My experience is mainly with Morrisville and Cary - which would be great for you for the RDU aspect of it.


----------



## chuckice (Aug 25, 2004)

We have GREAT riding in Durham/Chapel Hill/Orange County...a group of us are in training for Blood, Sweat & Gears. Tons of great local cycling and quite rural out by us...nice empty roads on long weekend rides.


----------



## jconn (Oct 3, 2006)

IMO, the best roads are in the Chatham County/Orange County area; however, there are many more group rides in the Raleigh/Cary/Apex area. I live near the RBC Center and can ride to at least one A/B ride everyday except Mon and Fri. 30 min ride at most - most are 10-20 min. Umstead State Park is also in this area and is very popular with mtb'ers and 'crossers. This area is very convenient to RDU... downtown Raleigh (good nightlife) is maybe 10 min away. PM me if you want any more 411.


----------



## saab2000 (Mar 16, 2004)

OK kids, I am in my little rented room near Gorman and Tryon in southern Raleigh. Where to go? I have explored a bit and found it interesting. No on-road hostility, marked commuter/cycling routes in town, varied terrain, etc. 

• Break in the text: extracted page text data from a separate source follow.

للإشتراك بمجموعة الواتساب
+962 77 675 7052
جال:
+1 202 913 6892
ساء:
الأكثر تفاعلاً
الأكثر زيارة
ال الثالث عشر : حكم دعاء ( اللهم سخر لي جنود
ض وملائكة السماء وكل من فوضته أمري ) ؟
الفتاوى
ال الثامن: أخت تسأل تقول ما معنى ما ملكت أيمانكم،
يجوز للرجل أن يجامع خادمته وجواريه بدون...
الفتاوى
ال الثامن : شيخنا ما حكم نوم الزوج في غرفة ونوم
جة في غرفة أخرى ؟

I'll be back Friday for a ride. Where to go to not get run over? Any group rides in the morning? Or afternoon? 

I prefer to ride from where I am and not drive anywhere. Seems possible. 

Tips? Hints? Suggestions?


----------



## dookie (Oct 1, 2007)

cary 'cycling spoken here' shop?

really fast ride is out of the carrboro performance shop sat. am...but you'd have to drive.


----------



## jch2112 (Feb 5, 2004)

saab2000 said:


> OK kids, I am in my little rented room near Gorman and Tryon in southern Raleigh. Where to go? I have explored a bit and found it interesting. No on-road hostility, marked commuter/cycling routes in town, varied terrain, etc.
> 
> I'll be back Friday for a ride. Where to go to not get run over? Any group rides in the morning? Or afternoon?
> 
> ...


I used to live in that part of town...Avent Ferry and Tryon. I used to go down Avent Ferry to Athens, to Kaplan, to Melbourne, to Western to Trinity to Trenton towards Umstead State Park.

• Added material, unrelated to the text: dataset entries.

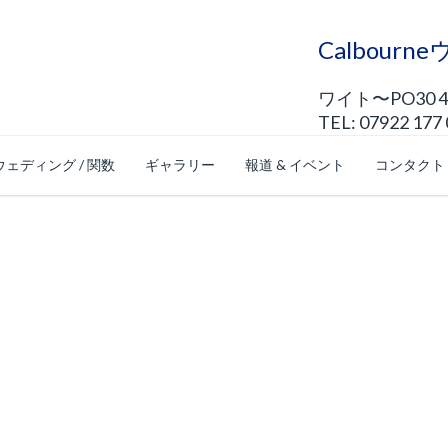
Calbour
ワイト〜PO30 
TEL: 07922 177
ウェディング / 関数
ギャラリー
報道 & イベント
コンタクト
ンショップ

Here's one that isn't too far from where you are. I've never done it, but it is pretty popular....when I lived at Avent and Tryon, Tryon used to be 2 lanes and too scary for me riding solo. http://www.ncbikeclub.org/queue_sheets/swift_creek_2.htm from 
http://www.ncbikeclub.org/queue_sheets/ncbcqueue.htm The Lake Wheeler Park ride would work for you too. You also might be able to hobble together a part of the Firecracker Metric as well. But I think with these roads names and Google Maps, you should be able to put something together.

The Spin Cycle in Cary does group rides too and isn't too far from you http://www.thespincycle.com/events.asp?level1=weekly_store_rides


----------



## jconn (Oct 3, 2006)

Arguably, the fastest group ride in the whole Triangle area is very close to you... Sat 9:30AM, meets at Mission Valley Shopping Center (corner of Western Blvd and Avent Ferry Rd) - meets near the Brueggars in the lower area. Typically get 20-30 riders unless there is a nearby race going on - most of the riders are local racers.

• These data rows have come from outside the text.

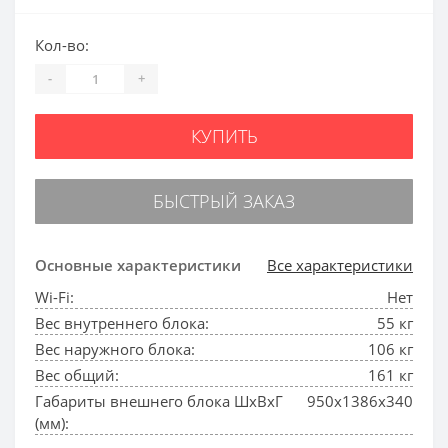
Кол-во:
-
+
КУПИТЬ
БЫСТРЫЙ ЗАКАЗ
Основные характеристики
Все характеристики
Wi-Fi:
Нет
Вес внутреннего блока:
55 кг
Вес наружного блока:
106 кг
Вес общий:
161 кг
Габариты внешнего блока ШхВхГ
950x1386x340
(мм):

The fastest mid-week group ride is probably "Harrington Grove" - 5:45PM Tues & Thurs - meets at the Circle-K at the corner of New Leesville Blvd and Hickory Grove Church Rd. Address is 11700 NEW LEESVILLE BLVD. Again, mostly racers. Typically 20+ riders. Tues is generally faster than Thurs.

Next fastest mid-week one is 6PM at Spin Cycle in Cary.

Here's CSH's ride list

As far as where to ride from there on your own... best bet is to ride southwest through Cary/Apex. A lot of people ride out to the Lake Jordan area.

Hope that helps.


----------